# Friday the 13th



## Ms. Wicked (Nov 14, 2006)

In case you didn't know, tomorrow is Friday the 13th!!!!

Make the most of it because the next one is not until February 2009!

We always celebrate in our house. The kids picked food for our party menu: tacos, macaroni & cheese, popcorn and chocolate cupcakes (with "13's decorated on the top).

This time, we'll be watching the original 1980 version!! I can't wait!

What's everybody else doing to celebrate?


----------



## Bone Dancer (Oct 7, 2005)

Well at the stroke of midnite we kill a goat on the alter. But beyond that nothing special.

And for you animal rights people, don't get upset, it's really a TOTer in a goat costume.


----------



## HibLaGrande (Sep 25, 2005)

you have an alter??? coool!


----------



## slimy (Jul 12, 2006)

Hey, I'm an animal rights people........ and I don't have an alter either!!!!!!
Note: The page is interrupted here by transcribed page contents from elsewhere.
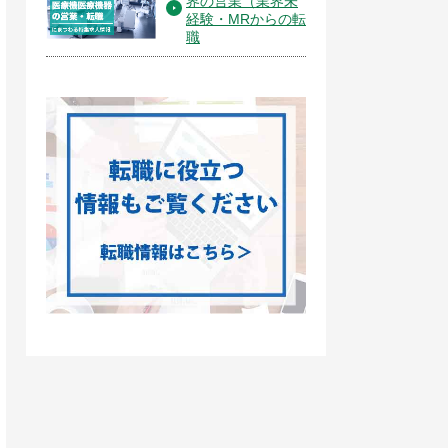
界の営業（業界未
経験・MRからの転
職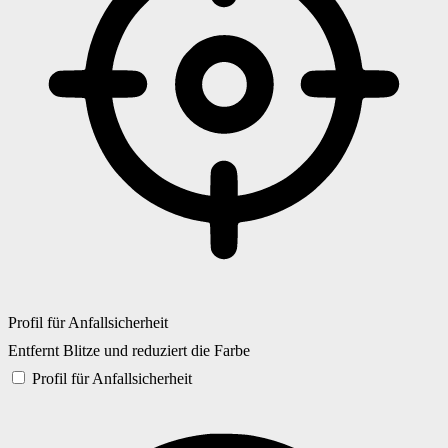
Profil für Anfallsicherheit
Entfernt Blitze und reduziert die Farbe
Profil für Anfallsicherheit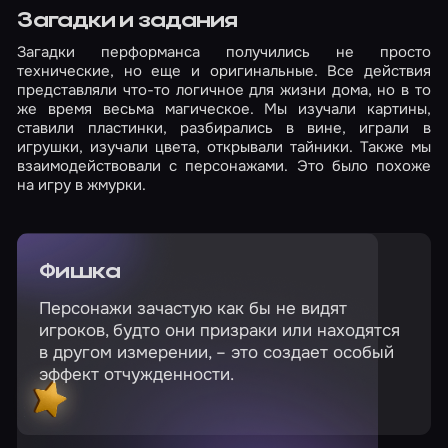
Загадки и задания
Загадки перформанса получились не просто
технические, но еще и оригинальные. Все действия
представляли что-то логичное для жизни дома, но в то
же время весьма магическое. Мы изучали картины,
ставили пластинки, разбирались в вине, играли в
игрушки, изучали цвета, открывали тайники. Также мы
взаимодействовали с персонажами. Это было похоже
на игру в жмурки.
Фишка
Персонажи зачастую как бы не видят
игроков, будто они призраки или находятся
в другом измерении, – это создает особый
эффект отчужденности.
Damn you Bone Dancer...... always showing off......... with your alter having self....... 

I'm going to have to sacrifice TOTer in a goat costume the old fashioned way, on the BBQ pit.


----------



## Lilly (Jun 13, 2006)

Thats my favorite day but...
after i get home from work I will most likely be trying to get the water out of my basement...maybe 13 shots are in order after that.


----------



## Bloodhound (Oct 16, 2007)

Friday the 13th = 13 shots after work!!! wooo-whoo! Now that sounds like a plan to me.


----------



## Hellrazor (Jun 18, 2006)

Anyone coming my way for the Harley Davidson, Friday the 13th Celebrations in Port Dover, Ontario? Its one of the biggest gatherings in North America! Seriously. The population increases from under 10,000 to over 100,000 - check out the website: http://www.pd13.com/


----------



## Moon Dog (Oct 3, 2006)

Bloodhound said:


> Friday the 13th = 13 shots after work!!! wooo-whoo! Now that sounds like a plan to me.


Line them up!


----------



## Adam I (Jun 16, 2007)

Bone Dancer said:


> Well at the stroke of midnite we kill a goat on the alter. But beyond that nothing special.
> 
> And for you animal rights people, don't get upset, it's really a TOTer in a goat costume.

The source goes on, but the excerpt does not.